Air Entrapment in Demineralized Dentin Adversely Affects Bonding.

PURPOSE

The present study evaluated the influence of air entrapment within demineralized dentin on bond strength, nanoleakage, and degree of conversion.

MATERIALS AND METHODS

A vacuum pump with adjustable pressure was used to control the gaseous pressure of a sealed container during the application of a two-step etch-and-rinse adhesive to demineralized dentin. Atmospheric pressure was used as control, and reduced pressures (0.08, 0.06, 0.04 MPa) as experimental variables. Simulated pulpal pressure was adopted during the bonding procedures. After making composite buildups and 24-h water storage, 48 specimens were occlusogingivally sectioned into beams for microtensile bond strength testing, interfacial morphology observation, and nanoleakage evaluation immediately (6 for each group) or after artificial aging (6 for each group); 20 specimens (5 for each group) were occlusogingivally sectioned into slices for degree of conversion testing.
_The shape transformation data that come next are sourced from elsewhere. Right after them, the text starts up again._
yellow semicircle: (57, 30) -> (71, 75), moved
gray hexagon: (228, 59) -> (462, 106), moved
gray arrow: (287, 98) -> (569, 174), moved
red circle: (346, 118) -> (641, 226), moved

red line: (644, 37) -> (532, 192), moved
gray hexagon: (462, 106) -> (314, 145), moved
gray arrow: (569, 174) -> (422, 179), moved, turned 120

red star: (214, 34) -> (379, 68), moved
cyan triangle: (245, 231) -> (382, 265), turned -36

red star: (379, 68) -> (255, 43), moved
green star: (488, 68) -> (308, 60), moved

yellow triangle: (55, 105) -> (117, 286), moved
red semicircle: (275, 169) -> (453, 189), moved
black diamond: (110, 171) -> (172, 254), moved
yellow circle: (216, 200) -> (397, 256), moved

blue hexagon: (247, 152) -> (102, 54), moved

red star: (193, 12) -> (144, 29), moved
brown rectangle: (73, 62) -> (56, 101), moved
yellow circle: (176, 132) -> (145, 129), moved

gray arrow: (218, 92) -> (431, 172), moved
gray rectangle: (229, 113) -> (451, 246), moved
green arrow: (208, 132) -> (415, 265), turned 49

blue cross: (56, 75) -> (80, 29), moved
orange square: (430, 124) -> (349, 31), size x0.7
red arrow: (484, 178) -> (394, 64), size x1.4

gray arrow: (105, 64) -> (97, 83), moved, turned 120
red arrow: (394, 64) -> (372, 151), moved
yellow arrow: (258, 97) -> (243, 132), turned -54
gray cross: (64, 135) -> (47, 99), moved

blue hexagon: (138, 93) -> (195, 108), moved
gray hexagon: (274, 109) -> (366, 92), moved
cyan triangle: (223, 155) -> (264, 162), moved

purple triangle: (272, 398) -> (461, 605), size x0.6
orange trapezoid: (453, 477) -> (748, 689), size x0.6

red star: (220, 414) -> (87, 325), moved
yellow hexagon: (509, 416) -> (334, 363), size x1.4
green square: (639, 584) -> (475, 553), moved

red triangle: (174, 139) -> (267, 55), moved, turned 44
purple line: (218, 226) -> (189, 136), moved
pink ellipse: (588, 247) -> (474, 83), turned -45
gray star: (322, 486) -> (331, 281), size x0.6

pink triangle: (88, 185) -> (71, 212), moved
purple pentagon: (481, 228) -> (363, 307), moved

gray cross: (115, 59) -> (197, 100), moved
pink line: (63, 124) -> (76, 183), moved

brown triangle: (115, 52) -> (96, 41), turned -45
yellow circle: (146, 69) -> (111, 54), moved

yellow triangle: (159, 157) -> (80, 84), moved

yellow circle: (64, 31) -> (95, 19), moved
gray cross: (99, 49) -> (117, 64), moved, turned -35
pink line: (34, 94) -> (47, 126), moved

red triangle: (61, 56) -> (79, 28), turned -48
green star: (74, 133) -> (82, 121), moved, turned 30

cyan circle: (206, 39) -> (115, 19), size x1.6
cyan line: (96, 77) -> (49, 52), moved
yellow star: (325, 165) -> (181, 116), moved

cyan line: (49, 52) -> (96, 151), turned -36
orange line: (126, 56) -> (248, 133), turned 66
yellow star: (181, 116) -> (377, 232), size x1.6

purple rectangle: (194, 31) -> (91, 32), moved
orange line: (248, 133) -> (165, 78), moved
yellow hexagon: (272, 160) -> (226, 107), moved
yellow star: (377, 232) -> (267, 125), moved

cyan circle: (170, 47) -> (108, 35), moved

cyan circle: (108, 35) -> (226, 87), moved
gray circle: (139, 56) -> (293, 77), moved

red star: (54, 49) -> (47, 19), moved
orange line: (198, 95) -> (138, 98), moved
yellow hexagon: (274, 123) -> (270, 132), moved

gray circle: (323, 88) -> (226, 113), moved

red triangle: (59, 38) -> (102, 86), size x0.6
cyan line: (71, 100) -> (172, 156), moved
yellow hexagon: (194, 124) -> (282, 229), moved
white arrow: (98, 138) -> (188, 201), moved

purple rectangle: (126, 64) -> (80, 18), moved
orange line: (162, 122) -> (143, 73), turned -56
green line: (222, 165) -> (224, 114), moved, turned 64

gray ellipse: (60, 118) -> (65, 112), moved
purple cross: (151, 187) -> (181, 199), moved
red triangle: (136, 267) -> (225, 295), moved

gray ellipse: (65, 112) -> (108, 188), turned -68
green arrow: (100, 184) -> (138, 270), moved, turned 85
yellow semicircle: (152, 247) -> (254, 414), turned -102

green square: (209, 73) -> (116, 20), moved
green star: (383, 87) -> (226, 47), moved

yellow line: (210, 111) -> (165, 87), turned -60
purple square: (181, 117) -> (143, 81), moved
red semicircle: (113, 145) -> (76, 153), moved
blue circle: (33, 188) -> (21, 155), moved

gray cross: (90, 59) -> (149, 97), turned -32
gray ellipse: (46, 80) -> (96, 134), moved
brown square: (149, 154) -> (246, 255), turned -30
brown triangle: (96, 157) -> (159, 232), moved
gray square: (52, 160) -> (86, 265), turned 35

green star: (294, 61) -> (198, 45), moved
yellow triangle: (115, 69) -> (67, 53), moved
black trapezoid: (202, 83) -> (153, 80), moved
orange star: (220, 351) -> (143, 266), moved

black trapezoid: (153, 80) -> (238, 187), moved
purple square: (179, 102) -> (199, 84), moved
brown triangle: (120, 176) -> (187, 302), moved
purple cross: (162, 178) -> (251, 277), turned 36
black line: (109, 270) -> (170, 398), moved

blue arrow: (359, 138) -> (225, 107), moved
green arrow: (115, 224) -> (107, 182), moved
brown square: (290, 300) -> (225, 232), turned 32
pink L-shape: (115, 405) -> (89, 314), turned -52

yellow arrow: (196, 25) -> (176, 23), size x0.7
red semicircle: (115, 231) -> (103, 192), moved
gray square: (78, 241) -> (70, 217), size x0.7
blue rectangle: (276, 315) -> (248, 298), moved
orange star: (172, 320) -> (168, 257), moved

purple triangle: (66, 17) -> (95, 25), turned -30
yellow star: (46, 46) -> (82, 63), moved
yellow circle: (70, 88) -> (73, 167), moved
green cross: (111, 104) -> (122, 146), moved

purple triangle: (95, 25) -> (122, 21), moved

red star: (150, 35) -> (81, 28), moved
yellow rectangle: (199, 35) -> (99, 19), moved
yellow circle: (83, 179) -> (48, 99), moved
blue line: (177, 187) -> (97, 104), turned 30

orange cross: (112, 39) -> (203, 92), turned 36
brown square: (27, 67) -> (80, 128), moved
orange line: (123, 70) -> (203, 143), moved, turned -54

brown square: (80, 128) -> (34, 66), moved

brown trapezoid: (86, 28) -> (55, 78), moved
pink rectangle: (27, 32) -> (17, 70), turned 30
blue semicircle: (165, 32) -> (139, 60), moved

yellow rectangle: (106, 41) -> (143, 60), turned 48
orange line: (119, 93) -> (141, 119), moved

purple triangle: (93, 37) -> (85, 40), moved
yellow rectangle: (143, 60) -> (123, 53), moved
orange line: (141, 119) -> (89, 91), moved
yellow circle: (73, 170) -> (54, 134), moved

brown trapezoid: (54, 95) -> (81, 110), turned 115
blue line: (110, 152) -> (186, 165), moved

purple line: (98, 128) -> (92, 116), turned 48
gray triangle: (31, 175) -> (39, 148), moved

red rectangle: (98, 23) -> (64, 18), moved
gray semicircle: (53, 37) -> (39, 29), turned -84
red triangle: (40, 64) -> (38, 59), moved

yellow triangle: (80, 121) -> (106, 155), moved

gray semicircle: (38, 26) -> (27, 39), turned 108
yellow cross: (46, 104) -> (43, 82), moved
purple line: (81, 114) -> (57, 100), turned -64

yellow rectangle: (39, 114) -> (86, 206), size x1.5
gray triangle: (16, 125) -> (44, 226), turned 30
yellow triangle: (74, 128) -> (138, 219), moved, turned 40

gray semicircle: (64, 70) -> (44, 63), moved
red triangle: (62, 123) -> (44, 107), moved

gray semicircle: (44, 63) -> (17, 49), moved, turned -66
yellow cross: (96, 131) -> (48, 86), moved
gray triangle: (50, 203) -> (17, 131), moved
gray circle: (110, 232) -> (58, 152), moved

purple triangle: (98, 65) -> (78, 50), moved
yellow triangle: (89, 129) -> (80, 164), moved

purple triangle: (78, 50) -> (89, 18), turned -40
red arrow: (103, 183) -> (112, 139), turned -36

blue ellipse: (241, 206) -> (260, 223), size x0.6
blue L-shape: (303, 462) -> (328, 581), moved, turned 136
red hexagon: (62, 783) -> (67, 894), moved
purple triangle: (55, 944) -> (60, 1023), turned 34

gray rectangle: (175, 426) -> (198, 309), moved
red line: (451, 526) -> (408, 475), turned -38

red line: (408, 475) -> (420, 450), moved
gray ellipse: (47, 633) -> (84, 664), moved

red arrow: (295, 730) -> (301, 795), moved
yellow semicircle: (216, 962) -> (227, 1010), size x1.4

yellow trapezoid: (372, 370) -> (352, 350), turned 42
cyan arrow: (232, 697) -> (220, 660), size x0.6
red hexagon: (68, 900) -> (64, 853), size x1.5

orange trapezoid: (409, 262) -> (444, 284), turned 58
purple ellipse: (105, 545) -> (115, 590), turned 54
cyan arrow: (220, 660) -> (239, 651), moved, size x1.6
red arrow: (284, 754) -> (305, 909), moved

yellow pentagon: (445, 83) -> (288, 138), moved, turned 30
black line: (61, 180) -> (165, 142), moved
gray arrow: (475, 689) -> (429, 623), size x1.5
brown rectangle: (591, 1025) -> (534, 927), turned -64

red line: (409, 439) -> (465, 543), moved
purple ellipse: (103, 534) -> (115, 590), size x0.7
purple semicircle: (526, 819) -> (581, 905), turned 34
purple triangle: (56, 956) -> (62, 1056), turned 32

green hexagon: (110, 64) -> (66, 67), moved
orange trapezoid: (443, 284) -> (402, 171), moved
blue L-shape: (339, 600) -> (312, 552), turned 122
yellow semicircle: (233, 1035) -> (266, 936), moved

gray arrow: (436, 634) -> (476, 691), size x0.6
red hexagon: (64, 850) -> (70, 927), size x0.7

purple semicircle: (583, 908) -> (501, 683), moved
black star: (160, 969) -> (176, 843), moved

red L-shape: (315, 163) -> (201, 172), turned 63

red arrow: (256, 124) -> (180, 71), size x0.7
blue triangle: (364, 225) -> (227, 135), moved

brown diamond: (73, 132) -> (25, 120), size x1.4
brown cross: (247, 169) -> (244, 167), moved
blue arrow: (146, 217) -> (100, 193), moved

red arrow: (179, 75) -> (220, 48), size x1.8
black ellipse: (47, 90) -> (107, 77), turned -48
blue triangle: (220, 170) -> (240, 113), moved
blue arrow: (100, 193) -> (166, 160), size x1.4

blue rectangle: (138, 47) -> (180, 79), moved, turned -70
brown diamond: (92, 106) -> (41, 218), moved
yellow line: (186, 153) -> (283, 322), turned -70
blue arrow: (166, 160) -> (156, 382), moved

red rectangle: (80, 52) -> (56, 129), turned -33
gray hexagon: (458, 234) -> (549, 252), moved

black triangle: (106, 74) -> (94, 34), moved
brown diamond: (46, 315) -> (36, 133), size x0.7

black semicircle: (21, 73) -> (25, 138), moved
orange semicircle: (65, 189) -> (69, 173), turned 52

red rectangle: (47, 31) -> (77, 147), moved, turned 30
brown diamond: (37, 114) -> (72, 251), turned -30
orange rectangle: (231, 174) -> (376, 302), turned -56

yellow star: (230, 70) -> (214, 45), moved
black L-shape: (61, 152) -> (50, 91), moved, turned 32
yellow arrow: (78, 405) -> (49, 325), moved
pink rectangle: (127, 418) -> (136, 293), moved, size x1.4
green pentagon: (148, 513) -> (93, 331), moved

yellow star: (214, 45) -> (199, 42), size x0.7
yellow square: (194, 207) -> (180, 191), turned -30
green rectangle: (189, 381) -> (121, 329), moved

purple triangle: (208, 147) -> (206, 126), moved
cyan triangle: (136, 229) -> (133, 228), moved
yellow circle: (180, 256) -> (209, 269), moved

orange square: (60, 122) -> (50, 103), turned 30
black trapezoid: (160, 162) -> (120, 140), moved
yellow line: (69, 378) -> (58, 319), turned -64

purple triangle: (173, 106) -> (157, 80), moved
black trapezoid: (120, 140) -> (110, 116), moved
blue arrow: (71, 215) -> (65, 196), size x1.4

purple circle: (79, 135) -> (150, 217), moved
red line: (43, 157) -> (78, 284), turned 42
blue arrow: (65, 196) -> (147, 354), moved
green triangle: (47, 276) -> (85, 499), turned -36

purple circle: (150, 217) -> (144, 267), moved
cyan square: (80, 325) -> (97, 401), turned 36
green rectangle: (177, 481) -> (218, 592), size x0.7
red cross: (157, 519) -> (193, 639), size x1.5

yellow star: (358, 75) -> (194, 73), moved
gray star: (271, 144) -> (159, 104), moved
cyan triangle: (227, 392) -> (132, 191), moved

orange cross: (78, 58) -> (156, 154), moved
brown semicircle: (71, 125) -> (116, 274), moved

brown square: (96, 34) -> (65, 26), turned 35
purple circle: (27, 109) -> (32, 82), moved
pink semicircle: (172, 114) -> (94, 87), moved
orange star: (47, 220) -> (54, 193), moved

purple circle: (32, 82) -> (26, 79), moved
Failure modes were compared using the chi-squared test. The other data were analyzed using ANOVA.

RESULTS

When air within composite-dentin interface was thinned with reduced pressures, more thorough adhesive infiltration was achieved, and less distinct nanoleakage as well as higher bond strength were observed compared with control groups, regardless of artificial aging. Mixed failure was predominantly identified, and its percentage was higher in the reduced pressure groups than in the controls. Adhesive application at reduced pressure improved the degree of conversion.

CONCLUSION

Air entrapment in the demineralized dentin adversely affects composite-dentin bonds. Adhesive application at reduced pressure is helpful for reducing entrapped air, thereby improving the durability of composite-dentin bonds.